(Task to complete): With all pictures omitted, return verbatim the lines from the beginning of the records below through the line containing "в 40 долларов".

(Data excerpts):
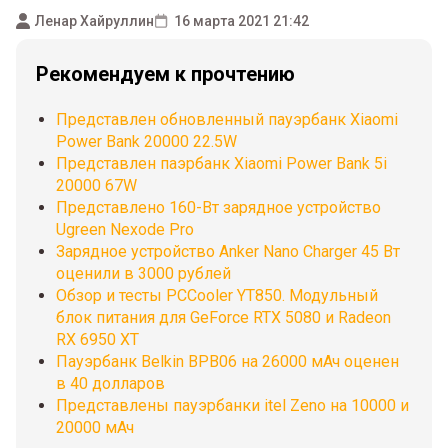
Ленар Хайруллин
16 марта 2021 21:42
Рекомендуем к прочтению
Представлен обновленный пауэрбанк Xiaomi
Power Bank 20000 22.5W
Представлен паэрбанк Xiaomi Power Bank 5i
20000 67W
Представлено 160-Вт зарядное устройство
Ugreen Nexode Pro
Зарядное устройство Anker Nano Charger 45 Вт
оценили в 3000 рублей
Обзор и тесты PCCooler YT850. Модульный
блок питания для GeForce RTX 5080 и Radeon
RX 6950 XT
Пауэрбанк Belkin BPB06 на 26000 мАч оценен
в 40 долларов
Представлены пауэрбанки itel Zeno на 10000 и
20000 мАч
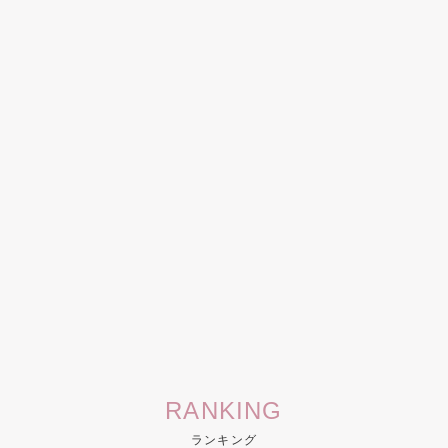
RANKING
ランキング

(Expected output):
Ленар Хайруллин
16 марта 2021 21:42
Рекомендуем к прочтению
Представлен обновленный пауэрбанк Xiaomi
Power Bank 20000 22.5W
Представлен паэрбанк Xiaomi Power Bank 5i
20000 67W
Представлено 160-Вт зарядное устройство
Ugreen Nexode Pro
Зарядное устройство Anker Nano Charger 45 Вт
оценили в 3000 рублей
Обзор и тесты PCCooler YT850. Модульный
блок питания для GeForce RTX 5080 и Radeon
RX 6950 XT
Пауэрбанк Belkin BPB06 на 26000 мАч оценен
в 40 долларов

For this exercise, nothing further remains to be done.